🤖 AI Summary
In federated learning (FL), global models often converge to sharp minima, degrading generalization performance. To address this, we propose a novel flatness-aware optimization framework grounded in explicit flatness regularization. Our key contributions are: (1) Layer-wise Activation Norm (LAN) regularization—a theoretically grounded technique that provably reduces the spectral radius of the layer-wise Hessian of client loss functions; and (2) a flatness-constrained optimization objective using the largest Hessian eigenvalue as a surrogate, guiding the model toward flatter minima. The method integrates seamlessly into mainstream FL algorithms, enabling distributed flatness-aware optimization during both local training and server-side aggregation.
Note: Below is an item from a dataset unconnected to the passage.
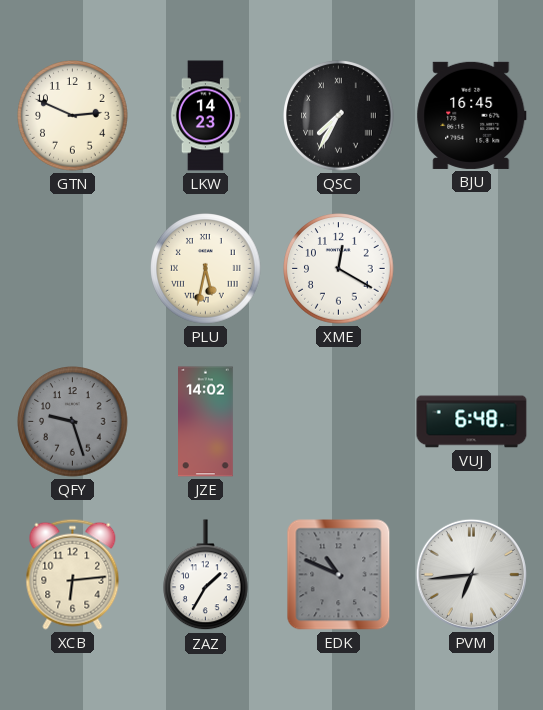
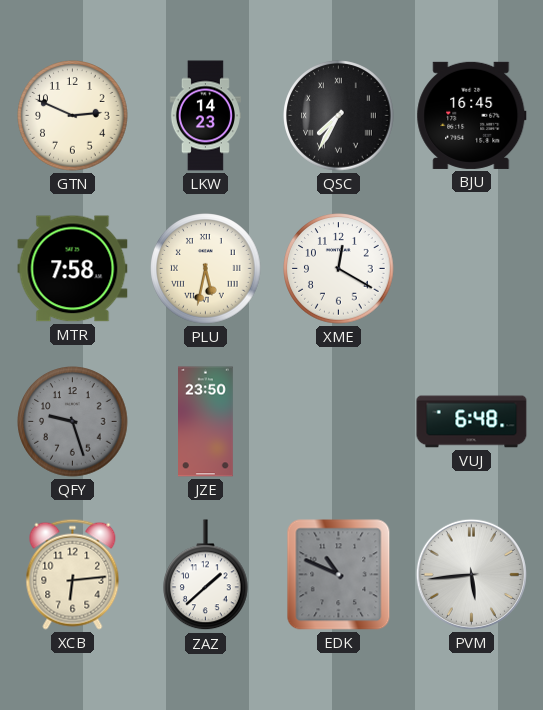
MTR: none -> 7:58
JZE: 14:02 -> 23:50
ZAZ: 1:35 -> 1:38
PVM: 6:44 -> 5:44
Extensive experiments across multiple benchmark FL tasks demonstrate that LAN consistently improves generalization—achieving state-of-the-art performance without increasing communication or computational overhead.
📝 Abstract
Federated Learning (FL) is an emerging machine learning framework that enables multiple clients (coordinated by a server) to collaboratively train a global model by aggregating the locally trained models without sharing any client's training data. It has been observed in recent works that learning in a federated manner may lead the aggregated global model to converge to a 'sharp minimum' thereby adversely affecting the generalizability of this FL-trained model. Therefore, in this work, we aim to improve the generalization performance of models trained in a federated setup by introducing a 'flatness' constrained FL optimization problem. This flatness constraint is imposed on the top eigenvalue of the Hessian computed from the training loss. As each client trains a model on its local data, we further re-formulate this complex problem utilizing the client loss functions and propose a new computationally efficient regularization technique, dubbed 'MAN,' which Minimizes Activation's Norm of each layer on client-side models. We also theoretically show that minimizing the activation norm reduces the top eigenvalue of the layer-wise Hessian of the client's loss, which in turn decreases the overall Hessian's top eigenvalue, ensuring convergence to a flat minimum. We apply our proposed flatness-constrained optimization to the existing FL techniques and obtain significant improvements, thereby establishing new state-of-the-art.